[Exercise objective] Could you print each entry below verbatim while omitting the pictures?

[Extracted records]

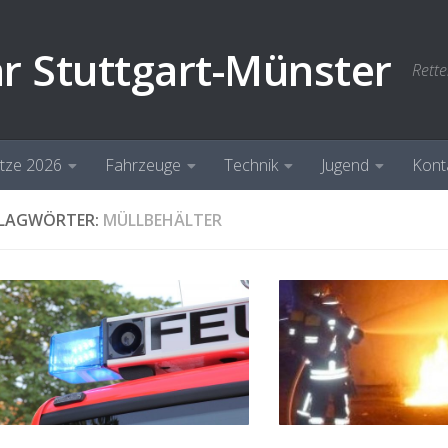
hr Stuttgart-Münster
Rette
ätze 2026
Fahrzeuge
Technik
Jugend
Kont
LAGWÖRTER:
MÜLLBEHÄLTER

[Completed task]
hr Stuttgart-Münster
Rette
ätze 2026
Fahrzeuge
Technik
Jugend
Kont
LAGWÖRTER:
MÜLLBEHÄLTER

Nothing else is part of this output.